===== Entries provided =====

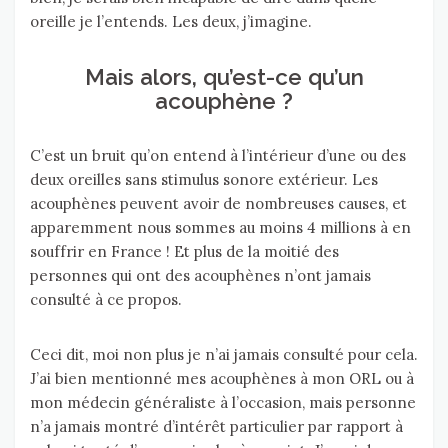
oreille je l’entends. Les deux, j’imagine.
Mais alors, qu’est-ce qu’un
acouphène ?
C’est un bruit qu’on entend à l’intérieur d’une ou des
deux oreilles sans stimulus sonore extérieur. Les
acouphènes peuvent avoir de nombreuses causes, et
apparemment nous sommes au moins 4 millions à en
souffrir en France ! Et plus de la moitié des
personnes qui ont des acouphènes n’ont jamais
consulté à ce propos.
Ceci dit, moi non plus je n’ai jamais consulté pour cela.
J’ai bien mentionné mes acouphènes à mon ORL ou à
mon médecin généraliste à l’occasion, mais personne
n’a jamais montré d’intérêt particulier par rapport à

=====
===== Entries provided =====

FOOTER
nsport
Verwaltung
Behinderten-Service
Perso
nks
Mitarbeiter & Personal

=====
===== Entries provided =====

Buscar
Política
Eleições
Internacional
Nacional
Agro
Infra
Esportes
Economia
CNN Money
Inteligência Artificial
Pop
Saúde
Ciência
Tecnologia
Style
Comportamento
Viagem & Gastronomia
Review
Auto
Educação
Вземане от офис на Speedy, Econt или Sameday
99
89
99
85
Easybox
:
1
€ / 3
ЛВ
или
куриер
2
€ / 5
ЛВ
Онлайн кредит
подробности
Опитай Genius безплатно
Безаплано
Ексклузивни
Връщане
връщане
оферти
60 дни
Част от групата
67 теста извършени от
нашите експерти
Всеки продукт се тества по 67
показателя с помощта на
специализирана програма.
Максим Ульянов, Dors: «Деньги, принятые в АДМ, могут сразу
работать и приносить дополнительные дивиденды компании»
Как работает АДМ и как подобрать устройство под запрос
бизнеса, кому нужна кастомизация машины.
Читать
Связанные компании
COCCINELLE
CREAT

=====

■ Work instructions:
Extract from the listing above the lines between the line containing "oreille je l’entends. Les deux, j’imagine." and the line containing "n’a jamais montré", keeping both of those lines. Output nothing else.

■ Response to this task:
oreille je l’entends. Les deux, j’imagine.
Mais alors, qu’est-ce qu’un
acouphène ?
C’est un bruit qu’on entend à l’intérieur d’une ou des
deux oreilles sans stimulus sonore extérieur. Les
acouphènes peuvent avoir de nombreuses causes, et
apparemment nous sommes au moins 4 millions à en
souffrir en France ! Et plus de la moitié des
personnes qui ont des acouphènes n’ont jamais
consulté à ce propos.
Ceci dit, moi non plus je n’ai jamais consulté pour cela.
J’ai bien mentionné mes acouphènes à mon ORL ou à
mon médecin généraliste à l’occasion, mais personne
n’a jamais montré d’intérêt particulier par rapport à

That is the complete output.